◆ PROBLEM TO WORK ON ◆
Locate the string "leader" in the listing below. Copy every line where it is found.

◆ SUPPLIED DATA ◆
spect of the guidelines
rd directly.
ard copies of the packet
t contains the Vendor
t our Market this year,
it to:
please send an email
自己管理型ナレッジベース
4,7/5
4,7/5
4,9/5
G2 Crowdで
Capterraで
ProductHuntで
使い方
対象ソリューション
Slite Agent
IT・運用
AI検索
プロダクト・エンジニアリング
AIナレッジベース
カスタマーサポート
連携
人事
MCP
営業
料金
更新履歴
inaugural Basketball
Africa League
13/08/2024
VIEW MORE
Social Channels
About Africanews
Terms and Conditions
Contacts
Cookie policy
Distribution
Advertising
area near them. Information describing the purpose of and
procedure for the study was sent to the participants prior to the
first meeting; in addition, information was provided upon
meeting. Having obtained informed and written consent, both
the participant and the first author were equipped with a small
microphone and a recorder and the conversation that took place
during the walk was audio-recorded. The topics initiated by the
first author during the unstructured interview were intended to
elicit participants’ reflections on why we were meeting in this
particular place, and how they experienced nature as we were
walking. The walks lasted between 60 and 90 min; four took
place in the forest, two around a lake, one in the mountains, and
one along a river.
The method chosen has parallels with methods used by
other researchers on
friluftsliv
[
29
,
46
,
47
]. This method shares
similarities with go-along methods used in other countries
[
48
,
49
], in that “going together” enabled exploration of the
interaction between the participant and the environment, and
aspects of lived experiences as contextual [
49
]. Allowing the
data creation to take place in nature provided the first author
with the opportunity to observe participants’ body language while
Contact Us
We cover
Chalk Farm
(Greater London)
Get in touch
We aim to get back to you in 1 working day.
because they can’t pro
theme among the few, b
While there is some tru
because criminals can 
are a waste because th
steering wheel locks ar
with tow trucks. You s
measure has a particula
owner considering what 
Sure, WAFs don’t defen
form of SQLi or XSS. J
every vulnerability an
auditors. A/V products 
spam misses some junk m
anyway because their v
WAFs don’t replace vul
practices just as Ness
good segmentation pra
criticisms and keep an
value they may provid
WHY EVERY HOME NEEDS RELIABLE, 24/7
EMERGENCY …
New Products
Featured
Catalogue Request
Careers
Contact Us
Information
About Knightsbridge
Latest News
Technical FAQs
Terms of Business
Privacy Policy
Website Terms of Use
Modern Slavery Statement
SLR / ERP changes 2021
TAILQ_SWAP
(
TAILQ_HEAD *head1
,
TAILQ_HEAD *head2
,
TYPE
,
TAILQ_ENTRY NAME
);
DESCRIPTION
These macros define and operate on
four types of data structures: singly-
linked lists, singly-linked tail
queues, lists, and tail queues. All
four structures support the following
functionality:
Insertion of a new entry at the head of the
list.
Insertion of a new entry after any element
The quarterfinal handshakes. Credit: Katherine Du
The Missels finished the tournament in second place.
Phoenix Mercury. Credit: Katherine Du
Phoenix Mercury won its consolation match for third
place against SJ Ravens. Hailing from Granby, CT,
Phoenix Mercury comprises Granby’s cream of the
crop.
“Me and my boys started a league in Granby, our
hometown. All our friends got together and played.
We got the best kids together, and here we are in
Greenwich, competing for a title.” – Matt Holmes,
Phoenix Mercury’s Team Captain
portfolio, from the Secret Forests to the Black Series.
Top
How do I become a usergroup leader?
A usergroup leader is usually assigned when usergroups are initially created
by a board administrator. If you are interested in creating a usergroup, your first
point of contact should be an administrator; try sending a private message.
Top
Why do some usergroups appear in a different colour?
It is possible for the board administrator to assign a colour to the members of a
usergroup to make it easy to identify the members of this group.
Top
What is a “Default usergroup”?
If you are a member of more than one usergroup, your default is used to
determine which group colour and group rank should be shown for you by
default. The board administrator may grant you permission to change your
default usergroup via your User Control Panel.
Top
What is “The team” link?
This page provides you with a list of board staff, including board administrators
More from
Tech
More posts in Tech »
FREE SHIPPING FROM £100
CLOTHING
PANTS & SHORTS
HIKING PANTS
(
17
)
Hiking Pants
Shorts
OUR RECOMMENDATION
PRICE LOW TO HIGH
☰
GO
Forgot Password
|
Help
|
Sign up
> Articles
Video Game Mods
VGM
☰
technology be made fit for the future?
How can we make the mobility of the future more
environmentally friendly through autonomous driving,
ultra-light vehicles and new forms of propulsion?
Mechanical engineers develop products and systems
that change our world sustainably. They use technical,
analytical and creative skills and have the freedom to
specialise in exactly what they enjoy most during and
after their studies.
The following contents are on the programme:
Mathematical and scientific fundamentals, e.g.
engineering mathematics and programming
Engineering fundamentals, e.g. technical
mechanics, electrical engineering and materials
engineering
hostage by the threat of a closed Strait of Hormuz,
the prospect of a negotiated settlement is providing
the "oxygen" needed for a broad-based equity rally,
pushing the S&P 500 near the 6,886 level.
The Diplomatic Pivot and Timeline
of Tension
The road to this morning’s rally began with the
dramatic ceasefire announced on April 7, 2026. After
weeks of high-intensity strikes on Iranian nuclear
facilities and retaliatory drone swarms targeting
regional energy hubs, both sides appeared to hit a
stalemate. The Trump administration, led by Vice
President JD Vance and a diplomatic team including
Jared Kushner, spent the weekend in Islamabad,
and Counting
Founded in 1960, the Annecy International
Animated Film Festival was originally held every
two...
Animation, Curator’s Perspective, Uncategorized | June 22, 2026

◆ FINISHED EXERCISE ◆
How do I become a usergroup leader?
A usergroup leader is usually assigned when usergroups are initially created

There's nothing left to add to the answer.